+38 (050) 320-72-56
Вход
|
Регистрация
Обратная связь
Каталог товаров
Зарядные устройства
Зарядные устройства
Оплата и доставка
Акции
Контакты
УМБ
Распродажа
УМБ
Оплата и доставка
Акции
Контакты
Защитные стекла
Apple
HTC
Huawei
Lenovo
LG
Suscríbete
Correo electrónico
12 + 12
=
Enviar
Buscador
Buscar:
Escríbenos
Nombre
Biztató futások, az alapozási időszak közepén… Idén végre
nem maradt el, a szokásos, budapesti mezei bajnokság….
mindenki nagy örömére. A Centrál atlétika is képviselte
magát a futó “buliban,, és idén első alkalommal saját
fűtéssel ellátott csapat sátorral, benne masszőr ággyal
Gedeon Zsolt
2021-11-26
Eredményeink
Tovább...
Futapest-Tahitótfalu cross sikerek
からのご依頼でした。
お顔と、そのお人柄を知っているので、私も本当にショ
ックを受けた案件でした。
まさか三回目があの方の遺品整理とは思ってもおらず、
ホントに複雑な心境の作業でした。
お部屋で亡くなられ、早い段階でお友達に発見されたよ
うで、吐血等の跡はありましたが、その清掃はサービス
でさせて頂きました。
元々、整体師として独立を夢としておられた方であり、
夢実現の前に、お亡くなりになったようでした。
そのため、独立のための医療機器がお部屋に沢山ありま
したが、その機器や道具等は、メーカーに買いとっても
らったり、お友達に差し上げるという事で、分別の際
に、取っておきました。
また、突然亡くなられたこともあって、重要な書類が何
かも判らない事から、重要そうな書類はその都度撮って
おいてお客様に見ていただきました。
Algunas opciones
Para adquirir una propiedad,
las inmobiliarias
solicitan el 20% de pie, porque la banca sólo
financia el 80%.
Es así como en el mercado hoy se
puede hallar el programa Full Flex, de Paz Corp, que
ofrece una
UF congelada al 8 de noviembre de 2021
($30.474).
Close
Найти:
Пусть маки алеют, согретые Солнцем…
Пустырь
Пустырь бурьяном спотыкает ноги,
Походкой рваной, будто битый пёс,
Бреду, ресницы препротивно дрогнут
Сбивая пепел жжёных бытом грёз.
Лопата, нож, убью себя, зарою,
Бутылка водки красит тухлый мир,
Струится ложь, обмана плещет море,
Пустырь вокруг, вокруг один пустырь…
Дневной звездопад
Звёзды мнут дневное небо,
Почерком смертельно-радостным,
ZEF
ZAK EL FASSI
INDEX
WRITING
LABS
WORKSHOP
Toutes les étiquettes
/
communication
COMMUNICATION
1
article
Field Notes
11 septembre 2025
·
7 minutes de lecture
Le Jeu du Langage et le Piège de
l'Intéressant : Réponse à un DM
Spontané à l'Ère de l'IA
****************************************
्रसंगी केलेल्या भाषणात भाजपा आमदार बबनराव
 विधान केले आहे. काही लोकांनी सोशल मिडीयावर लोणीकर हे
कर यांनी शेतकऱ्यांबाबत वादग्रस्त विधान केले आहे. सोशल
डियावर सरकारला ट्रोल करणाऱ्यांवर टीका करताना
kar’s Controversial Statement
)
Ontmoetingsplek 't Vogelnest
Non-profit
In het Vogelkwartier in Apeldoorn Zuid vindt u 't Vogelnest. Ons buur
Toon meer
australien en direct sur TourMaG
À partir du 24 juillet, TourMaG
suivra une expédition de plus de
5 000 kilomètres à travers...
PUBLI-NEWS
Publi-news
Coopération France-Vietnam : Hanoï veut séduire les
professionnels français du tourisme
****************************************
Across all the records above, find each line with "TourMaG" in it and copy it.

australien en direct sur TourMaG
À partir du 24 juillet, TourMaG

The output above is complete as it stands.